‘UK has to get on war footing for economic growth’

(160524) -- ISTANBUL, May 24, 2016 (Xinhua) -- Gordon Brown, the UN Special Envoy for Global Education, speaks to reporters at a press briefing during the World Humanitarian Summit in Istanbul, Turkey on May 24, 2016. Urgent actions need to be carried out to guarantee education for millions of displaced children, the UN envoy said Tuesday.(Xinhua/Zhao Dingzhe)

Rachel Reeves, the shadow chancellor, has said achieving higher growth will be at the heart of a future Labour government’s economic strategy and has insisted this has to be built on sound public finances…reports Asian Lite News

Britain needs to be put on an economic “war footing” if it is to break out of a vicious cycle of low growth, the former prime minister Gordon Brown will say on Monday.

In a speech to the Institute for Government thinktank, he will call for the creation of a National Economic Council, jointly chaired by the prime minister and chancellor with a mission to deliver annual growth of 3%.

The former prime minister will say the Treasury must be fully committed to a growth strategy and not be allowed to retreat into a “comfort zone” in which it concentrates on balancing the books and reducing the national debt.

Jeremy Hunt, the chancellor, said in his budget last week that the economy would soon turn the corner after the damage caused by the pandemic and the cost of living crisis.

But the Office for Budget Responsibility, the government’s spending watchdog, said the outlook for the economy “remained challenging” and Brown, prime minister during the 2008 global financial crisis, will say that the way Britain is governed needs to change if there is to be an end to 15 years of stagnation.

He will say: “The way we govern will have to be radically transformed – and government put on a war footing – if Britain is to break free from the vicious low growth, low productivity, and low wage cycle that has seen annual growth halve in the last decade, investment levels stagnate at levels far below our main competitors, the worst productivity performance – less than 0.5% a year – since the Industrial Revolution, and the deepest regional economic inequalities in western Europe.”

Labour’s last prime minister will propose his new National Economic Council should be jointly staffed by the Treasury and the Cabinet Office, working alongside a council of the nations and regions, and have the task of hitting a 3% growth target. Brown will say the economic council should have equal status with the government’s national security council, meeting at least once a week, and twice a week if necessary.

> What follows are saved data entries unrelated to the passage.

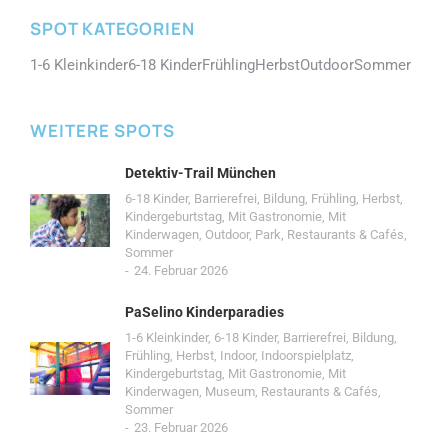
SPOT KATEGORIEN
1-6 Kleinkinder
6-18 Kinder
Frühling
Herbst
Outdoor
Sommer
WEITERE SPOTS
Detektiv-Trail München
6-18 Kinder
,
Barrierefrei
,
Bildung
,
Frühling
,
Herbst
,
Kindergeburtstag
,
Mit Gastronomie
,
Mit
Kinderwagen
,
Outdoor
,
Park
,
Restaurants & Cafés
,
Sommer
24. Februar 2026
PaSelino Kinderparadies
1-6 Kleinkinder
,
6-18 Kinder
,
Barrierefrei
,
Bildung
,
Frühling
,
Herbst
,
Indoor
,
Indoorspielplatz
,
Kindergeburtstag
,
Mit Gastronomie
,
Mit
Kinderwagen
,
Museum
,
Restaurants & Cafés
,
Sommer
23. Februar 2026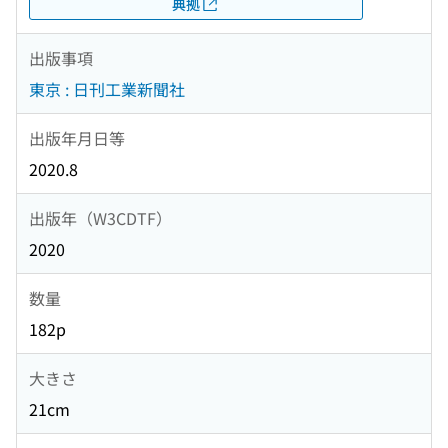
典拠
出版事項
東京 : 日刊工業新聞社
出版年月日等
2020.8
出版年（W3CDTF）
2020
数量
182p
大きさ
21cm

Brown will argue that higher growth can be achieved through an industrial strategy founded on green, digital and medical technologies, linked to an employment and anti-poverty strategy focused on better jobs, skills, and services.

Brown will say the lesson he learned in his time as chancellor and prime minister is that the Treasury needs to be at the centre of a growth strategy rather than seeing its powers hived off to a new economic department.

“A myriad of improvisations have been tried and failed to turbocharge British economic growth, from the ill-fated Department of Economic Affairs of the 1960s, the National Enterprise Board of the 1970s, and Mrs Thatcher’s anointing of Sir Alan Walters in opposition to Chancellor Nigel Lawson in the 1980s,” he will say.

“But for a growth strategy to work, the Treasury has to be at the centre of a coordinated framework of economic policymaking and implementation led by it and No 10 and which involves all relevant economic departments.”

Rachel Reeves, the shadow chancellor, has said achieving higher growth will be at the heart of a future Labour government’s economic strategy and has insisted this has to be built on sound public finances.

Brown will say that for his plan to work, the Treasury “has to avoid the temptation to retreat into its comfort zone”, namely as “a finance department with an almost exclusive focus on debt and deficit reduction – neglecting its wider responsibilities for delivering growth”.

Brown helped to orchestrate the rescue of the UK’s stricken banks in 2008 but the deep recession that accompanied the global financial crisis resulted in him losing the 2010 general election.

In his speech on Monday, he will argue that the subsequent shift to austerity under the Conservative-Liberal Democrat coalition helped explain the UK’s weak economic performance while the US instead focused on a focus to growth.